## DATASET EXTRACT

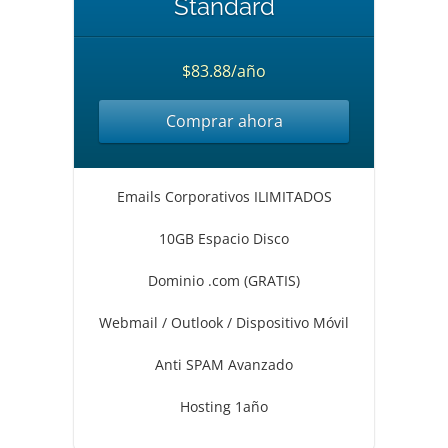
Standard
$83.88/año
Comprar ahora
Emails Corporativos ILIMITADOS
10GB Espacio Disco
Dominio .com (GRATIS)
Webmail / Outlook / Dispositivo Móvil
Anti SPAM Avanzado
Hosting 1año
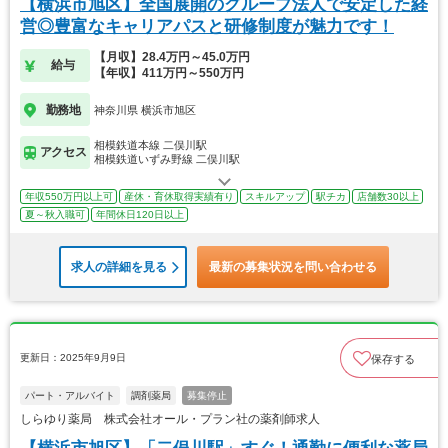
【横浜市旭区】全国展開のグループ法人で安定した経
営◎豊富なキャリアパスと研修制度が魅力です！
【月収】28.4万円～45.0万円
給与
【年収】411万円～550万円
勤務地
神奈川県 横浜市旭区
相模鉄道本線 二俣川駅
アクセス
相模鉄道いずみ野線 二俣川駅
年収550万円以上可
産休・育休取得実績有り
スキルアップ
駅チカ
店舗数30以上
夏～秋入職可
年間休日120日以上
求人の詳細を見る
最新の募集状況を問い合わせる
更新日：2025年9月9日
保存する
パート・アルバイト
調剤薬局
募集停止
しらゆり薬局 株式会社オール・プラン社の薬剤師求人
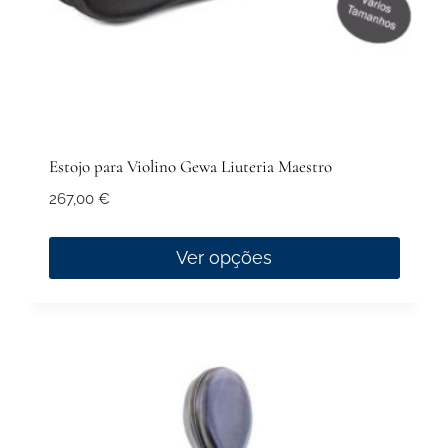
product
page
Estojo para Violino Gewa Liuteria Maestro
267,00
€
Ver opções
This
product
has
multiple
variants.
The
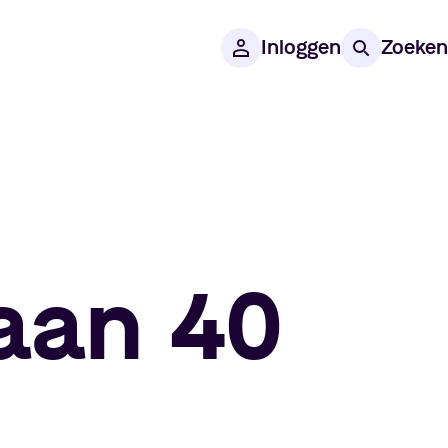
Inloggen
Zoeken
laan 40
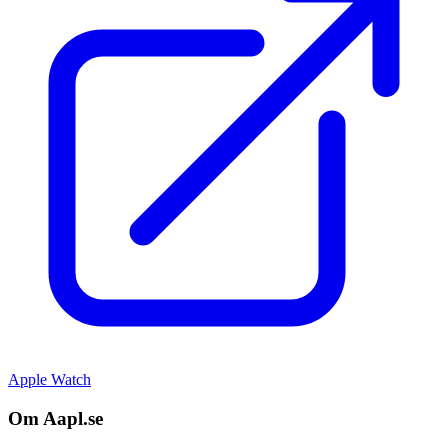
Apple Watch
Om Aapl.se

## AIM OF THE TASK
Exactly as written, reproduce all of the entries while dropping the pictures.

## OUTPUT OF THE TASK
Standard
$83.88/año
Comprar ahora
Emails Corporativos ILIMITADOS
10GB Espacio Disco
Dominio .com (GRATIS)
Webmail / Outlook / Dispositivo Móvil
Anti SPAM Avanzado
Hosting 1año
【横浜市旭区】全国展開のグループ法人で安定した経
営◎豊富なキャリアパスと研修制度が魅力です！
【月収】28.4万円～45.0万円
給与
【年収】411万円～550万円
勤務地
神奈川県 横浜市旭区
相模鉄道本線 二俣川駅
アクセス
相模鉄道いずみ野線 二俣川駅
年収550万円以上可
産休・育休取得実績有り
スキルアップ
駅チカ
店舗数30以上
夏～秋入職可
年間休日120日以上
求人の詳細を見る
最新の募集状況を問い合わせる
更新日：2025年9月9日
保存する
パート・アルバイト
調剤薬局
募集停止
しらゆり薬局 株式会社オール・プラン社の薬剤師求人
product
page
Estojo para Violino Gewa Liuteria Maestro
267,00
€
Ver opções
This
product
has
multiple
variants.
The
Inloggen
Zoeken
laan 40
Apple Watch
Om Aapl.se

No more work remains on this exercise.